Entries supplied below:

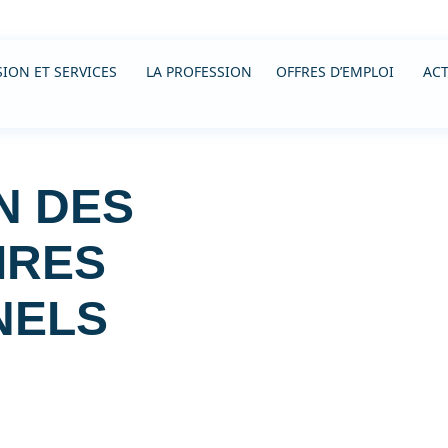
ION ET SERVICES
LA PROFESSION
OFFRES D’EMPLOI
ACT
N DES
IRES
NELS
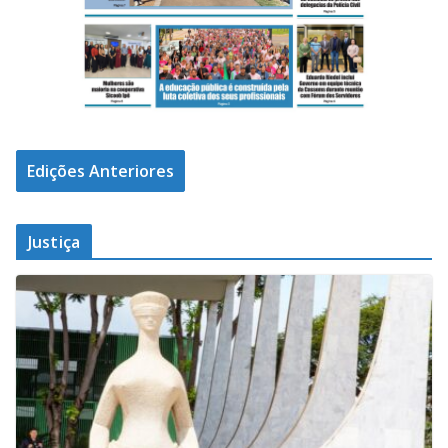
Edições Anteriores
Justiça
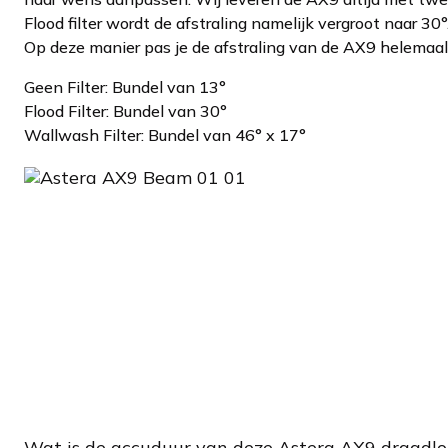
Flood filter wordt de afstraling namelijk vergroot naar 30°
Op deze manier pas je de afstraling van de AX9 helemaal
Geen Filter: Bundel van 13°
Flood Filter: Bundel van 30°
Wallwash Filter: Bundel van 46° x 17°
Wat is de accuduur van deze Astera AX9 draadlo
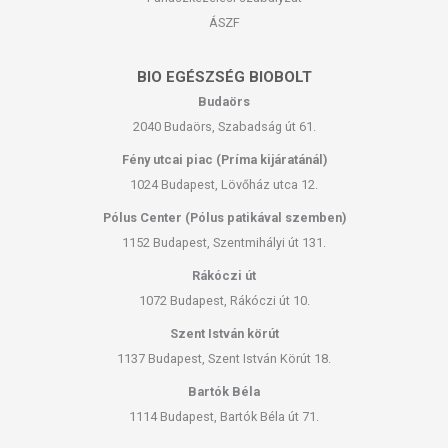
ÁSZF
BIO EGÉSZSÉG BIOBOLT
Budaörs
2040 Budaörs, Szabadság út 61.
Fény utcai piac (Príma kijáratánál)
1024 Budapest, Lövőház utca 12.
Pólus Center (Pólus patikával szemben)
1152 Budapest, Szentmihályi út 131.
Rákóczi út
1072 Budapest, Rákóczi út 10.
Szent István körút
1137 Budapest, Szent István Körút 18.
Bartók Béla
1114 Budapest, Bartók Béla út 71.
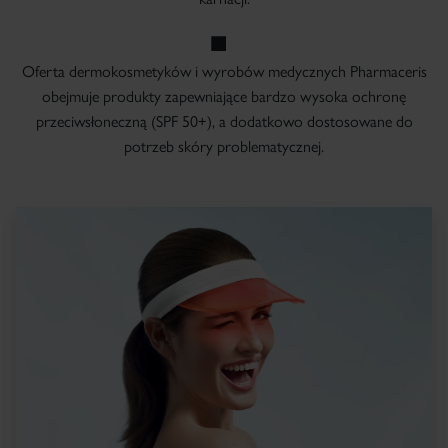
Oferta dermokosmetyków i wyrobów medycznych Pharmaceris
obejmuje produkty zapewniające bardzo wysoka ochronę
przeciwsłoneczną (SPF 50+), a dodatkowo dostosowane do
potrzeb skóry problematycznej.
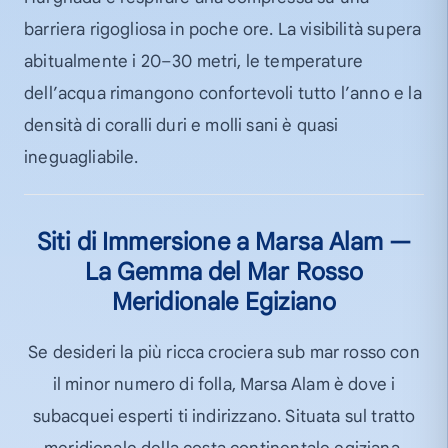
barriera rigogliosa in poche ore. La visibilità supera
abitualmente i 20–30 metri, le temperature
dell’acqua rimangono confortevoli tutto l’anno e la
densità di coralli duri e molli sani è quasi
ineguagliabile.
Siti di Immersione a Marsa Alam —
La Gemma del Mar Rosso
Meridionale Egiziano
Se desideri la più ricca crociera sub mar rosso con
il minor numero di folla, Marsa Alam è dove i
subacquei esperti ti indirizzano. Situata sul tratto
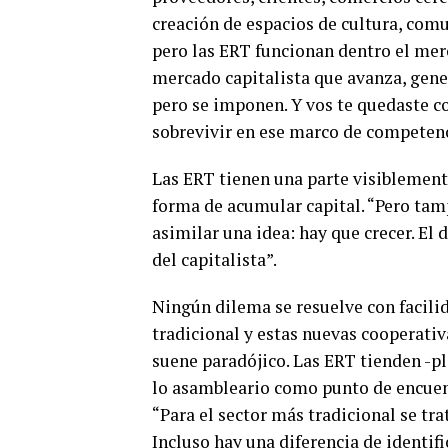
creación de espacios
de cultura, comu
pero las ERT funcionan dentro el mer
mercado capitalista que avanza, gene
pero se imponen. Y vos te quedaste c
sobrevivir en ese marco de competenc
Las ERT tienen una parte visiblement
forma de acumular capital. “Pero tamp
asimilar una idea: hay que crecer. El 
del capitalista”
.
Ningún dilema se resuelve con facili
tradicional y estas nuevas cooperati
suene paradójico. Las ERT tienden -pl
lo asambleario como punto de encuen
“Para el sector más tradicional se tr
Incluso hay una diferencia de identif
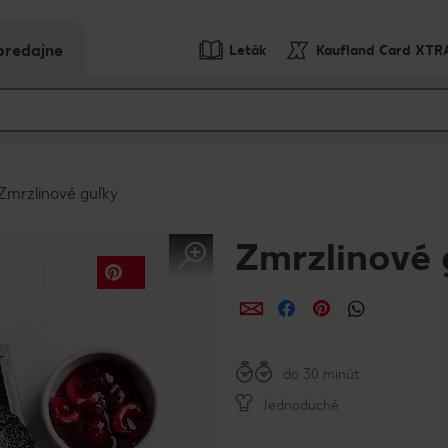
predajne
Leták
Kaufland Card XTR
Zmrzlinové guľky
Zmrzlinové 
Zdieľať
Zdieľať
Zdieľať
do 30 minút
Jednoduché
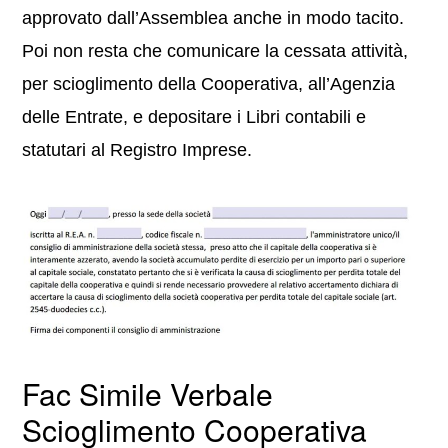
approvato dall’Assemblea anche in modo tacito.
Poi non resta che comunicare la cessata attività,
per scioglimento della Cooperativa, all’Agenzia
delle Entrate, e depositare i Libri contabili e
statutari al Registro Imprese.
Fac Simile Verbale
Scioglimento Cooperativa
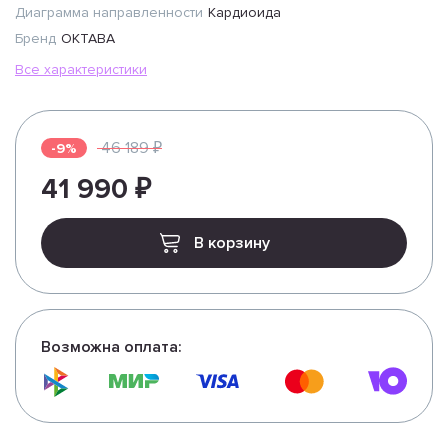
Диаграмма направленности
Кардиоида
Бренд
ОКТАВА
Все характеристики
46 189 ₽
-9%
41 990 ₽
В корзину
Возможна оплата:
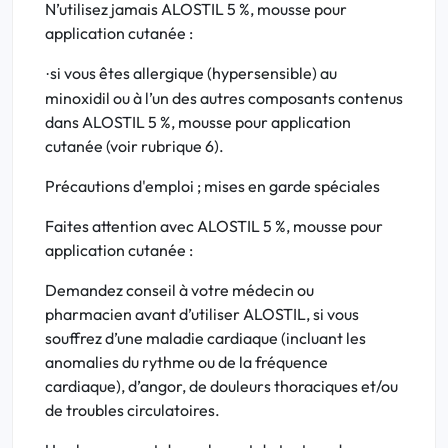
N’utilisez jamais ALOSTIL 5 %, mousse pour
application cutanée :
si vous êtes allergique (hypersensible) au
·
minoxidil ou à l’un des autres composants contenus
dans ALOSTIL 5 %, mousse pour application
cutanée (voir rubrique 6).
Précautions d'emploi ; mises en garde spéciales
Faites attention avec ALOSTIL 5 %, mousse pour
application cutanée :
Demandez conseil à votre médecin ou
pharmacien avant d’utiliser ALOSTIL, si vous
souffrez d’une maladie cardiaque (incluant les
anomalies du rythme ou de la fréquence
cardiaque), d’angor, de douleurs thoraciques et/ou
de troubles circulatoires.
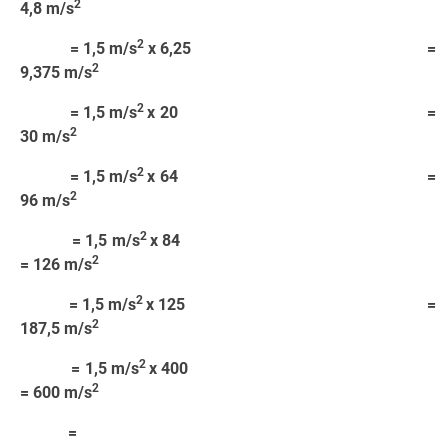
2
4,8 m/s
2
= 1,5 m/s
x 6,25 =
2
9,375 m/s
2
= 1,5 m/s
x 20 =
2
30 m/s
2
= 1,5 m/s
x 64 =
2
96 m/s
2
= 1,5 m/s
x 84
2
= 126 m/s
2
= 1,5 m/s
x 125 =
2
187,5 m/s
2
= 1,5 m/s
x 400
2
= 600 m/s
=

End of Entries supplied.

- Your instructions: Omitting the images, output each record precisely as written.

- Expected answer:
ION ET SERVICES
LA PROFESSION
OFFRES D’EMPLOI
ACT
N DES
IRES
NELS
Edições Anteriores
Justiça
Flood filter wordt de afstraling namelijk vergroot naar 30°
Op deze manier pas je de afstraling van de AX9 helemaal
Geen Filter: Bundel van 13°
Flood Filter: Bundel van 30°
Wallwash Filter: Bundel van 46° x 17°
Wat is de accuduur van deze Astera AX9 draadlo
ÁSZF
BIO EGÉSZSÉG BIOBOLT
Budaörs
2040 Budaörs, Szabadság út 61.
Fény utcai piac (Príma kijáratánál)
1024 Budapest, Lövőház utca 12.
Pólus Center (Pólus patikával szemben)
1152 Budapest, Szentmihályi út 131.
Rákóczi út
1072 Budapest, Rákóczi út 10.
Szent István körút
1137 Budapest, Szent István Körút 18.
Bartók Béla
1114 Budapest, Bartók Béla út 71.
Oferta dermokosmetyków i wyrobów medycznych Pharmaceris
obejmuje produkty zapewniające bardzo wysoka ochronę
przeciwsłoneczną (SPF 50+), a dodatkowo dostosowane do
potrzeb skóry problematycznej.
barriera rigogliosa in poche ore. La visibilità supera
abitualmente i 20–30 metri, le temperature
dell’acqua rimangono confortevoli tutto l’anno e la
densità di coralli duri e molli sani è quasi
ineguagliabile.
Siti di Immersione a Marsa Alam —
La Gemma del Mar Rosso
Meridionale Egiziano
Se desideri la più ricca crociera sub mar rosso con
il minor numero di folla, Marsa Alam è dove i
subacquei esperti ti indirizzano. Situata sul tratto
creación de espacios
de cultura, comu
pero las ERT funcionan dentro el mer
mercado capitalista que avanza, gene
pero se imponen. Y vos te quedaste c
sobrevivir en ese marco de competenc
Las ERT tienen una parte visiblement
forma de acumular capital. “Pero tamp
asimilar una idea: hay que crecer. El 
del capitalista”
.
Ningún dilema se resuelve con facili
tradicional y estas nuevas cooperati
suene paradójico. Las ERT tienden -pl
lo asambleario como punto de encuen
“Para el sector más tradicional se tr
Incluso hay una diferencia de identif
predajne
Leták
Kaufland Card XTR
Zmrzlinové guľky
Zmrzlinové 
Zdieľať
Zdieľať
Zdieľať
do 30 minút
Jednoduché
approvato dall’Assemblea anche in modo tacito.
Poi non resta che comunicare la cessata attività,
per scioglimento della Cooperativa, all’Agenzia
delle Entrate, e depositare i Libri contabili e
statutari al Registro Imprese.
Fac Simile Verbale
Scioglimento Cooperativa
Диаграмма направленности
Кардиоида
Бренд
ОКТАВА
Все характеристики
46 189 ₽
-9%
41 990 ₽
В корзину
Возможна оплата:
N’utilisez jamais ALOSTIL 5 %, mousse pour
application cutanée :
si vous êtes allergique (hypersensible) au
·
minoxidil ou à l’un des autres composants contenus
dans ALOSTIL 5 %, mousse pour application
cutanée (voir rubrique 6).
Précautions d'emploi ; mises en garde spéciales
Faites attention avec ALOSTIL 5 %, mousse pour
application cutanée :
Demandez conseil à votre médecin ou
pharmacien avant d’utiliser ALOSTIL, si vous
souffrez d’une maladie cardiaque (incluant les
anomalies du rythme ou de la fréquence
cardiaque), d’angor, de douleurs thoraciques et/ou
de troubles circulatoires.
2
4,8 m/s
2
= 1,5 m/s
x 6,25 =
2
9,375 m/s
2
= 1,5 m/s
x 20 =
2
30 m/s
2
= 1,5 m/s
x 64 =
2
96 m/s
2
= 1,5 m/s
x 84
2
= 126 m/s
2
= 1,5 m/s
x 125 =
2
187,5 m/s
2
= 1,5 m/s
x 400
2
= 600 m/s
=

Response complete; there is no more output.